帰路に就いている中、モーリは、ラングから見せてもらった話の結末について考えていた。
(神が残した秘宝・・・。<最大の魔法>?友が生き返るなんて、蘇生魔法?・・・黒魔法じゃない。黒魔法だったら、神話には決して残らない。)
うーん、と首を傾げ、頭を掻きむしる。これが<最大の魔法>であるとすれば、確かに可能だろう。問題は、なぜ、この結末が知られていないのか。モーリは考え続けた。だんだんと視線は下に落とされ、石畳の小道が延々と続くのが見える。
(そもそも、アルフォンス先生はこの結末すら知らないのならば、やっぱり、誰かが思いつきで書いたということだ。うーん、でも、なんでラングはそんなもの持っていたのだろう・・・)
そこまで考えてモーリははっと思い出した。
(そういえば、あの紙にある字・・・。ラングの筆跡じゃない。それに、あの紙。随分と古びていた。きっとラングの生まれる前に書かれたものだ。・・・もしかして、ラングのお父さんとか?)
「お坊ちゃま!!心配しましたよ!!」
思わず、顔を思いっきり上げる。稲妻を切り裂くような甲高い声が、モーリが家の前にいることを気づかせてくれた。目の前にはがっしりとした体型の年配の女性が腕を腰に当てて立っていた。彼女はモーリの乳母であり、女中の長でもある。普段は糸のように細い目が、今はまん丸に見開かれている。眉は限界まで上げられていて、一目で彼女が大層怒っていることが分かった。

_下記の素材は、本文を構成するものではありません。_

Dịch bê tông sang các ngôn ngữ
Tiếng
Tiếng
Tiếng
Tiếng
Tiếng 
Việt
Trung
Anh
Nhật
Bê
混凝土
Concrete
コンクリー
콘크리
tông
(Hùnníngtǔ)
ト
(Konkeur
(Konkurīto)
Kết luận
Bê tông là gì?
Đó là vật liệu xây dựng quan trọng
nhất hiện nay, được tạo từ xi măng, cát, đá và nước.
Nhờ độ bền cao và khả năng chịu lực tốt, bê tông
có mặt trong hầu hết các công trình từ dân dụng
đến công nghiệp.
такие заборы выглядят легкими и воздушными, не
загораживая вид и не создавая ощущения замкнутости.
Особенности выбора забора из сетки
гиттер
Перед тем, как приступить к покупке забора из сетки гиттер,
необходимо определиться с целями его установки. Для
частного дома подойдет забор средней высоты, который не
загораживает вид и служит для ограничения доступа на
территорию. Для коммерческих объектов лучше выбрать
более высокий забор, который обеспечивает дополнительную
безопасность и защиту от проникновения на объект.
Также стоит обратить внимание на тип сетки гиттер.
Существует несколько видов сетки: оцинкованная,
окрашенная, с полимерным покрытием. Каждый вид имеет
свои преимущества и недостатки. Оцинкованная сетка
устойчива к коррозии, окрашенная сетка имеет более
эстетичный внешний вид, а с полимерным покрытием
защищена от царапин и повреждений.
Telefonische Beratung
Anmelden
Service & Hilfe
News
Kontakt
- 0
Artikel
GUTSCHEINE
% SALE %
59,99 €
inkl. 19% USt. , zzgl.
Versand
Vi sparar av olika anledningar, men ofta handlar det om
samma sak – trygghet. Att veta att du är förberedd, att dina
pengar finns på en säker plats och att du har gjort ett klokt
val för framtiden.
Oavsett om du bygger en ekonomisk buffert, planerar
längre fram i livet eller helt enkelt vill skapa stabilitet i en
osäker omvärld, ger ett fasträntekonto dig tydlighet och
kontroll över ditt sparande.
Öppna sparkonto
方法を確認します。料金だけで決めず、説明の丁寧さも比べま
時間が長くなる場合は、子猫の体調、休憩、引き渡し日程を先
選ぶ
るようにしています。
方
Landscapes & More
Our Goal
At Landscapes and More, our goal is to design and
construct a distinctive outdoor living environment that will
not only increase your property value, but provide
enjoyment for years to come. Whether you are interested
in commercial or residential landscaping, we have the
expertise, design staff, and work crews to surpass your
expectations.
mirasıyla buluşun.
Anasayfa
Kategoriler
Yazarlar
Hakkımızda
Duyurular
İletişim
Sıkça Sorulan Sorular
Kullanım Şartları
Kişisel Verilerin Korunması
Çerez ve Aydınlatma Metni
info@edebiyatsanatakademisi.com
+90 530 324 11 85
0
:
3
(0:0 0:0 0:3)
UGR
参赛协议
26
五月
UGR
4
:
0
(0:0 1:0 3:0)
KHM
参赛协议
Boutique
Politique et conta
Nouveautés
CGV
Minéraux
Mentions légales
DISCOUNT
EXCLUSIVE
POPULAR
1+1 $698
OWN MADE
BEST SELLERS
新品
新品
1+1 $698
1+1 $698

「考え事ですか!?全く、一体こんな時間まで何をしていたんですっ。」
「え?あれ?いつの間にこんなに暗く・・・?」
「何を呆けているのです!辺りを見れば分かることではないですかっ。」
きんきんと鼓膜を痛めつける。夕方に村をでたはず。それでも、周りはすっかり暗くなっていた。

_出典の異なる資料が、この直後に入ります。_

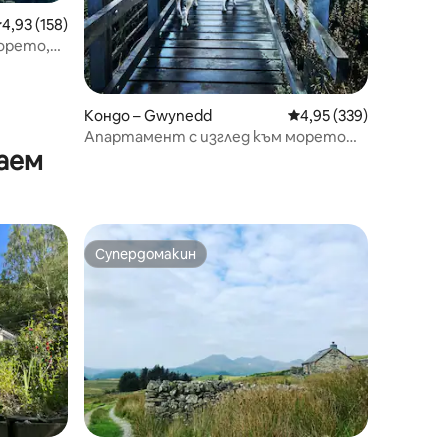
редна оценка: 4,93 от 5, 158 отзива
4,93 (158)
орето,
„Мостът“
Кондо – Gwynedd
Средна оценка: 4,95 
4,95 (339)
Апартамент с изглед към морето
аем
(подходящ за кучета) в Lluesty
Супердомакин
тите
Супердомакин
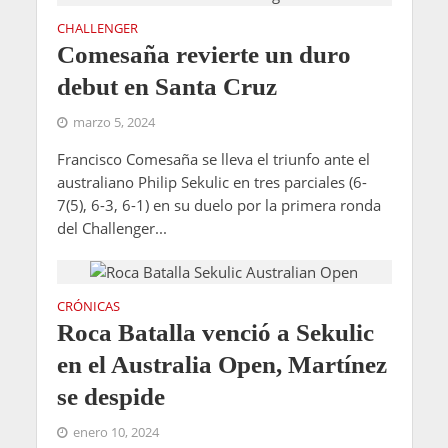
CHALLENGER
Comesaña revierte un duro
debut en Santa Cruz
marzo 5, 2024
Francisco Comesaña se lleva el triunfo ante el
australiano Philip Sekulic en tres parciales (6-
7(5), 6-3, 6-1) en su duelo por la primera ronda
del Challenger...
CRÓNICAS
Roca Batalla venció a Sekulic
en el Australia Open, Martínez
se despide
enero 10, 2024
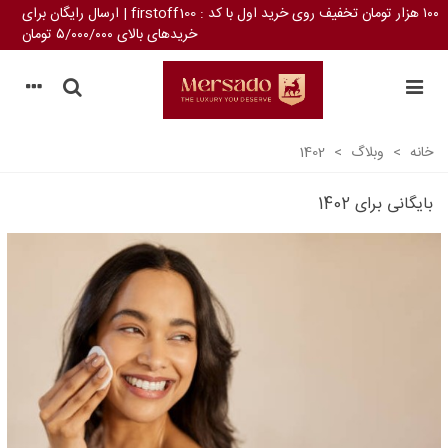
۱۰۰ هزار تومان تخفیف روی خرید اول با کد : firstoff100 | ارسال رایگان برای
خریدهای بالای ۵/۰۰۰/۰۰۰ تومان
خانه
>
وبلاگ
>
1402
بایگانی برای 1402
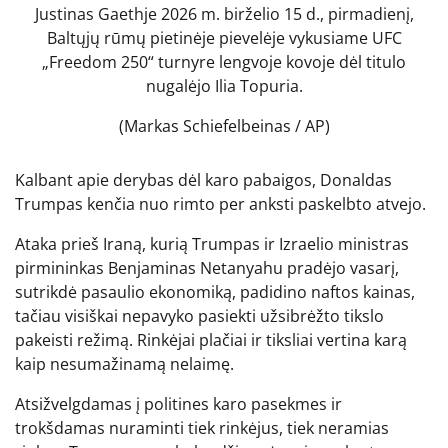
Justinas Gaethje 2026 m. birželio 15 d., pirmadienį,
Baltųjų rūmų pietinėje pievelėje vykusiame UFC
„Freedom 250“ turnyre lengvoje kovoje dėl titulo
nugalėjo Ilia Topuria.
(Markas Schiefelbeinas / AP)
Kalbant apie derybas dėl karo pabaigos, Donaldas
Trumpas kenčia nuo rimto per anksti paskelbto atvejo.
Ataka prieš Iraną, kurią Trumpas ir Izraelio ministras
pirmininkas Benjaminas Netanyahu pradėjo vasarį,
sutrikdė pasaulio ekonomiką, padidino naftos kainas,
tačiau visiškai nepavyko pasiekti užsibrėžto tikslo
pakeisti režimą. Rinkėjai plačiai ir tiksliai vertina karą
kaip nesumažinamą nelaimę.
Atsižvelgdamas į politines karo pasekmes ir
trokšdamas nuraminti tiek rinkėjus, tiek neramias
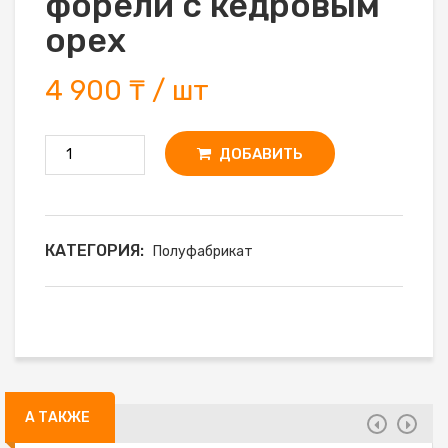
форели с кедровым
орех
4 900 ₸ / шт
ДОБАВИТЬ
КАТЕГОРИЯ:
Полуфабрикат
А ТАКЖЕ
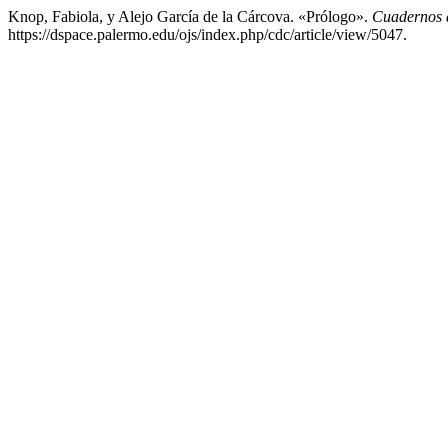
Knop, Fabiola, y Alejo García de la Cárcova. «Prólogo».
Cuadernos d
https://dspace.palermo.edu/ojs/index.php/cdc/article/view/5047.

「ごめんなさい、イスリ。ちょっと考え事をしていて・・・。」
「ええ、ええ。そうでしょうとも。・・・まったく。考え事をするのは結構ですが、没頭しすぎないように。良いですね?」
彼女は大きな扉を開き、モーリを先に家に入れさせた。
「旦那様は今、仕事のため、おりません。お戻りは明日です。どうです?久しぶりに、ホットミルクと、暖かいアップルパイでも食べますか?」
「え、いいの?」
「旦那様には内緒ですよ。」
にっこりと悪戯っぽく笑うと、人差し指を口の前でピンと立て、片目をぎゅっとつむる。イスリがコメルフォンに内緒で何かを企んでいるときによくする顔だ。
「お母様のリンゴ園で美味しいリンゴがなりましたんでね。腕によりをかけて、パイを準備してありますよ。さあ、お部屋に持って行きますから、着替えていらしてくださいな。」
「うん!ありがとう!!」
モーリは急いで、部屋に戻り、いそいそと寝間着を引き出しから取り出した。さっそくそれを着ようとシャツのボタンを外していると。
「あら、貴方、こんなところで何をしているの?」
突然、鈴の鳴るような声が耳元から聞こえた。モーリがびっくりして思わず声のする方へ振り向くと、そこに透明な羽根をつけた小さな女の子がきょとん、と顔を傾げ、空中に飛んでいた。